Worf: Now, Gov. Cooper, when he called out Republicans later that day did say, "Well, the state was memorializing 9/11. Republicans took this vote."
Specht: He's conflating things a little bit there, but it would be accurate to say that the morning of 9/11 is when it happened, yes. But to our knowledge, there is only one Democrat in the House of Representatives for North Carolina that was attending an event and that was Garland Pierce from Scotland County. But he was at an event in Raeford, North Carolina, and he is the only person that we could track down that was attending a 9/11 event — the only eligible Democratic voter in this case that was at an event rather than voting.
At his press conference, reporters asked Gov. Cooper, "Did you see Democrats at your own event?" And he said no, no. He pushed back on that. So his statement can be misconstrued. He definitely left his statement open for that.
Worf: So, where were Democrats?
Specht: That much is unclear. There's dozens of them that were not in attendance. And it's hard for PolitiFact to track down where every person was. But we reached out to minority leader Darren Jackson, who was also not there, and asked, "Were there any members of your caucus at 9/11 meetings besides Rep. Pierce, who was in Raeford? And he said no.
He says that Republicans told him there would be no vote on the budget that morning. Republicans dispute that, saying that the budget was on the calendar and so you should have assumed there would be a vote despite what you think you might have heard. So, Democrats were in meetings. A handful of them were preparing to meet to talk about redistricting, and some that I spoke with said they were driving to Raleigh. They were eating breakfast. They were parking their car. They were getting ready to go. So, they're kind of all over the place.
Worf: So how did you rate this claim as far as the 9/11 memorials?
Specht: We rated it false, because we could only find one Democrat who was at a 9/11 event. But you wouldn't get that impression from many of the tweets from politicians or the headlines from national and local media. And we felt it was important to sort of clear that air.
Worf: How have politicians — I know Elizabeth Warren retweeted something to that extent, Rep. Chaz Beasley of Mecklenburg County, and as you said, a number of media outlets conflating some of this — how did they respond to the fact checks once that came out?
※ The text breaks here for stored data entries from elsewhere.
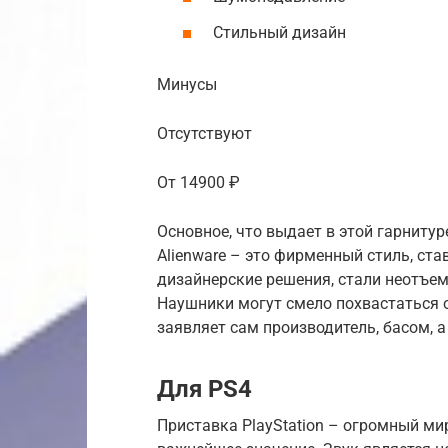
Стильный дизайн
Минусы
Отсутствуют
От 14900 ₽
Основное, что выдает в этой гарниту
Alienware – это фирменный стиль, ст
дизайнерские решения, стали неотъе
Наушники могут смело похвастаться 
заявляет сам производитель, басом, 
Для PS4
Приставка PlayStation – огромный мир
Specht: Some have changed their articles and some have not. Now This, which is a viral news aggregator on social media — that's who Elizabeth Warren retweeted — their tweet said that Democrats were "tricked" into going to a memorial service. That is patently false.
I've seen no correction from the Now This service. Elizabeth Warren, running for president, probably hasn't noticed that this fact check is out there.
The Washington Post changed its story, changed its headline. They've clarified it. Chaz Beasley, to his credit as soon as he caught wind on 9/11 that the reports were wrong, he tweeted a clarification the same morning. But across the internet you can look at various national media sources and attempts to aggregate the news got it wrong. And there's still a lot of misinformation out there.